Provided data section start

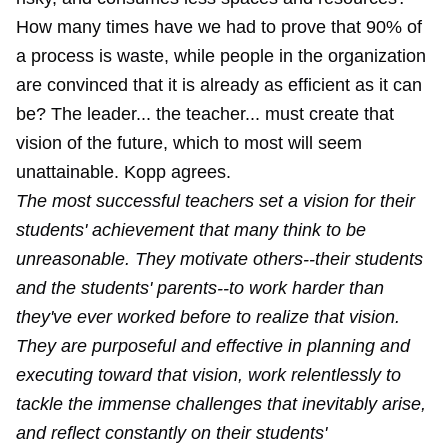
How many times have we had to prove that 90% of
a process is waste, while people in the organization
are convinced that it is already as efficient as it can
be? The leader... the teacher... must create that
vision of the future, which to most will seem
unattainable. Kopp agrees.
The most successful teachers set a vision for their
students' achievement that many think to be
unreasonable. They motivate others--their students
and the students' parents--to work harder than
they've ever worked before to realize that vision.
They are purposeful and effective in planning and
executing toward that vision, work relentlessly to
tackle the immense challenges that inevitably arise,
and reflect constantly on their students'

Provided data section end

Among the lines of the records, copy out each one that contains the word "most".

Response area:
vision of the future, which to most will seem
The most successful teachers set a vision for their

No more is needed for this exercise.